The U.S. Environmental Protection Agency recently got in a rather public spat with the U.S. Department of State over the proposed Keystone XL pipeline project. Apart from the irregularity of one Cabinet agency attacking another, the episode was a boondoggle for the EPA, which came out looking both petty and unscientific.
In a letter to the State Department, the EPA contends that the State Department (which has the ultimate say in the whether or not the pipeline gets the green light) did not accurately assess the magnitude of the carbon dioxide emissions that would result from the burning of the 830,000 barrels of oil the pipeline would transport each day.
It’s important to point out that a barrel of oil extracted from Canada’s tar sands produces about 17 percent more carbon dioxide emissions than the average barrel of oil refined in the United States. However, that extra 17 percent does not come from the oil itself, but from the energy‐intensive manner in which it is mined. This emissions premium will almost certainly shrink over time as new technologies are developed to more efficiently extract the oil.
The concern is how much of this extra carbon dioxide will find its way into the atmosphere because of the pipeline. The State Department concludes that the tar sands oil will come to market whether or not Keystone XL is ever built, meaning the pipeline would result in a minimal production of carbon dioxide that otherwise would not have occurred.
The EPA, on the other hand, argues that absent the pipeline, the oil will largely remain in the ground. Therefore, building the pipeline will cause the extraction of oil, with the end result being the emission of an extra 18.7 million metric tons of carbon dioxide per year.
That sounds like a lot. But herein lies the EPA’s prevarication. Typically, when gauging “climate impacts,” as the EPA claims is its “focus” in the letter, emissions are put into a computer model to determine how they would actually impact the climate. Taking that extra step isn’t hard. The EPA didn’t do it. In fact, climate models are designed precisely to provide information about how emissions affect the climate, and are the primary source of projections of future global warming resulting from the human carbon dioxide emissions.

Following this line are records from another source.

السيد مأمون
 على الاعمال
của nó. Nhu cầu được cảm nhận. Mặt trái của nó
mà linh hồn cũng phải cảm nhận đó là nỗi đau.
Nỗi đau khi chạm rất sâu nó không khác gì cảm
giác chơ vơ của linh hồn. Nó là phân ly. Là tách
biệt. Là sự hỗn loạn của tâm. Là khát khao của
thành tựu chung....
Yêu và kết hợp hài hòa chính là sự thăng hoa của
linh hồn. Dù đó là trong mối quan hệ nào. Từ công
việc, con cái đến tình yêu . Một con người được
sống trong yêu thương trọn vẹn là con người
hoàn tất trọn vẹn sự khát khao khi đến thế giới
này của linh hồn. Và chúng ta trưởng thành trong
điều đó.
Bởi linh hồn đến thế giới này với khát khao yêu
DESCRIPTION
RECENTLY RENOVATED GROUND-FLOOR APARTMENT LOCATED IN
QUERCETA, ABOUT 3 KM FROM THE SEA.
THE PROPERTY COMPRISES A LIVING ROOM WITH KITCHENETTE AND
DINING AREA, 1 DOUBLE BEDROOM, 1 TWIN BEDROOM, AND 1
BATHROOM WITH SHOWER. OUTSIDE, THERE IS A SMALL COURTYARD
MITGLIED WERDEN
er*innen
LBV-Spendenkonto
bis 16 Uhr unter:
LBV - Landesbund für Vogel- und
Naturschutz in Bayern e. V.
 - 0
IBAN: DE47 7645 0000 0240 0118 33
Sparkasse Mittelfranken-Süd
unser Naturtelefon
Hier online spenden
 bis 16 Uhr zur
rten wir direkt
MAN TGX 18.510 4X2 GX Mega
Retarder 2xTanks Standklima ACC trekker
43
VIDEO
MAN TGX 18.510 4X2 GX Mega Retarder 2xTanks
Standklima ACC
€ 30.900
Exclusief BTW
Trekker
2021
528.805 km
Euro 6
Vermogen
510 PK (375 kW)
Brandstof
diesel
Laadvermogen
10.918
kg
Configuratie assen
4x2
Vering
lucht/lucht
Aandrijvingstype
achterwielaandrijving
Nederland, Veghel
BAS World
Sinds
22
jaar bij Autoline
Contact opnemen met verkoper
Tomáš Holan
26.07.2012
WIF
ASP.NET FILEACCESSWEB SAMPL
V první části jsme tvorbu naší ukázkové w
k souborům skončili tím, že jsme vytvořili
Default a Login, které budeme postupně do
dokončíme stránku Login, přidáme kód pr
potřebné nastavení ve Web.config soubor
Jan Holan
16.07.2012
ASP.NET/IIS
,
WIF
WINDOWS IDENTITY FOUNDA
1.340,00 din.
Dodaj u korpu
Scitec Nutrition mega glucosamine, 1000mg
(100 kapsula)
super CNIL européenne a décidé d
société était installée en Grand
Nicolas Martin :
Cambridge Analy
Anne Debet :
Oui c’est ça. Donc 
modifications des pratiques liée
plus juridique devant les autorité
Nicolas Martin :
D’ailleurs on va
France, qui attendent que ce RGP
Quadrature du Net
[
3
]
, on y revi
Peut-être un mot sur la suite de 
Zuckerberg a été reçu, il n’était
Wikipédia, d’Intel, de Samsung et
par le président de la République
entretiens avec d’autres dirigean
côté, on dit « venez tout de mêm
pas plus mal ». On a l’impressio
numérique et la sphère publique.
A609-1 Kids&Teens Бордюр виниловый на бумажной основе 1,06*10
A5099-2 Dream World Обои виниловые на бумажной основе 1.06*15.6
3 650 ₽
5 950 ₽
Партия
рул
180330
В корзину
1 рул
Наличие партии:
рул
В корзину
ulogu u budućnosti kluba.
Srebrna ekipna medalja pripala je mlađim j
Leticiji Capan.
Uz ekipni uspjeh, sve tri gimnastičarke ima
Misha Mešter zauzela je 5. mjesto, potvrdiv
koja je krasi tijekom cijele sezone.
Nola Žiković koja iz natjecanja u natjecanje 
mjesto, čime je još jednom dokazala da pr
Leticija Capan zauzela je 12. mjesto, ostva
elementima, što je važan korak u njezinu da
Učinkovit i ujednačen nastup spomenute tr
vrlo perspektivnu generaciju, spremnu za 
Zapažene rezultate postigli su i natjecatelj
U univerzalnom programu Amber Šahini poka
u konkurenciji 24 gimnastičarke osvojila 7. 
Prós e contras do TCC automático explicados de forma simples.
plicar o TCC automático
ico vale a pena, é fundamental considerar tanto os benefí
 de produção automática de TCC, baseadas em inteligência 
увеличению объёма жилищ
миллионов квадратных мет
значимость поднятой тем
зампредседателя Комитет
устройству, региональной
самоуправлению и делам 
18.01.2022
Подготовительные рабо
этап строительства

So why did the EPA omit this critical step in determining the climate impacts of Keystone XL? Because even under the EPA’s highly pessimistic assumption, the extra 18.7 million metric tons of carbon dioxide annually results in less than 0.00001°C of warming per year. In English, that’s one one‐hundred‐thousandth of a degree. Needless to say, “18.7 million” sounds bigger.
Put another way, the extra emissions from the Keystone XL pipeline if it delivered oil at its maximum capacity for the next thousand years would be expected to raise the global average temperature by less than one hundredth of a degree. Even if climate modeling could be relied upon for its demonstrated accuracy over such a huge duration — which it most certainly cannot — that figure is obviously too infinitesimal to be included in any rational discussion of the issue.
After all, who would have taken the EPA seriously had it stated in its letter that the primary issue it had with the State Department analysis involved a calculation to the 5th decimal point? We all would have wondered why the EPA was wasting its time and taxpayer dollars on such triviality.
But the fact that the EPA circumvented what should be its normal procedures — running the carbon dioxide figure through climate modeling — is a damning bit of evidence. It is difficult not to conclude the EPA is trying to influence the discussion by confusing the public with large numbers of no real‐world consequence.
The State Department is to be commended for considering copious amounts of evidence — including reams of environmental impact data — in its deliberations on the Keystone XL pipeline. The product of those deliberations is that the decidedly pro‐environment Obama Administration is on the verge of approving the pipeline on its merits. For EPA bureaucrats to try to derail the process with underhanded tactics serves no one — not the president they work for, not the environment they are charged to protect, and certainly not the consumer public.